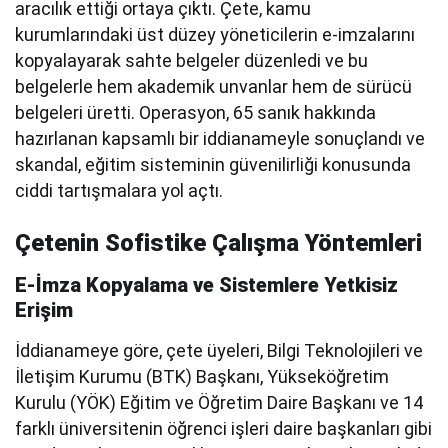
aracılık ettiği ortaya çıktı. Çete, kamu
kurumlarındaki üst düzey yöneticilerin e-imzalarını
kopyalayarak sahte belgeler düzenledi ve bu
belgelerle hem akademik unvanlar hem de sürücü
belgeleri üretti. Operasyon, 65 sanık hakkında
hazırlanan kapsamlı bir iddianameyle sonuçlandı ve
skandal, eğitim sisteminin güvenilirliği konusunda
ciddi tartışmalara yol açtı.
Çetenin Sofistike Çalışma Yöntemleri
E-İmza Kopyalama ve Sistemlere Yetkisiz
Erişim
İddianameye göre, çete üyeleri, Bilgi Teknolojileri ve
İletişim Kurumu (BTK) Başkanı, Yükseköğretim
Kurulu (YÖK) Eğitim ve Öğretim Daire Başkanı ve 14
farklı üniversitenin öğrenci işleri daire başkanları gibi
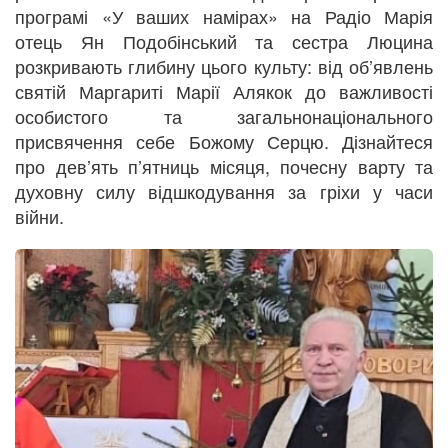
програмі «У ваших намірах» на Радіо Марія
отець Ян Подобінський та сестра Люцина
розкривають глибину цього культу: від об’явлень
святій Маргариті Марії Алякок до важливості
особистого та загальнонаціонального
присвячення себе Божому Серцю. Дізнайтеся
про дев’ять п’ятниць місяця, почесну варту та
духовну силу відшкодування за гріхи у часи
війни.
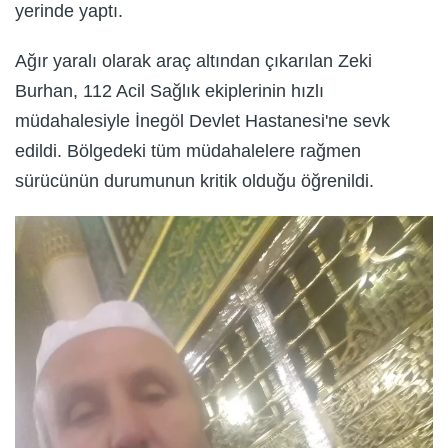
yerinde yaptı.
Ağır yaralı olarak araç altından çıkarılan Zeki
Burhan, 112 Acil Sağlık ekiplerinin hızlı
müdahalesiyle İnegöl Devlet Hastanesi'ne sevk
edildi. Bölgedeki tüm müdahalelere rağmen
sürücünün durumunun kritik olduğu öğrenildi.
+---+
*ACTION ITEM*: In the records above, find the line that contains "E-İmza Kopyalama ve Sistemlere Yetkisiz" and repeat exactly that line and all lines after it to the end. Do not include pictures.

*WRITTEN REPLY*:
E-İmza Kopyalama ve Sistemlere Yetkisiz
Erişim
İddianameye göre, çete üyeleri, Bilgi Teknolojileri ve
İletişim Kurumu (BTK) Başkanı, Yükseköğretim
Kurulu (YÖK) Eğitim ve Öğretim Daire Başkanı ve 14
farklı üniversitenin öğrenci işleri daire başkanları gibi
програмі «У ваших намірах» на Радіо Марія
отець Ян Подобінський та сестра Люцина
розкривають глибину цього культу: від об’явлень
святій Маргариті Марії Алякок до важливості
особистого та загальнонаціонального
присвячення себе Божому Серцю. Дізнайтеся
про дев’ять п’ятниць місяця, почесну варту та
духовну силу відшкодування за гріхи у часи
війни.
yerinde yaptı.
Ağır yaralı olarak araç altından çıkarılan Zeki
Burhan, 112 Acil Sağlık ekiplerinin hızlı
müdahalesiyle İnegöl Devlet Hastanesi'ne sevk
edildi. Bölgedeki tüm müdahalelere rağmen
sürücünün durumunun kritik olduğu öğrenildi.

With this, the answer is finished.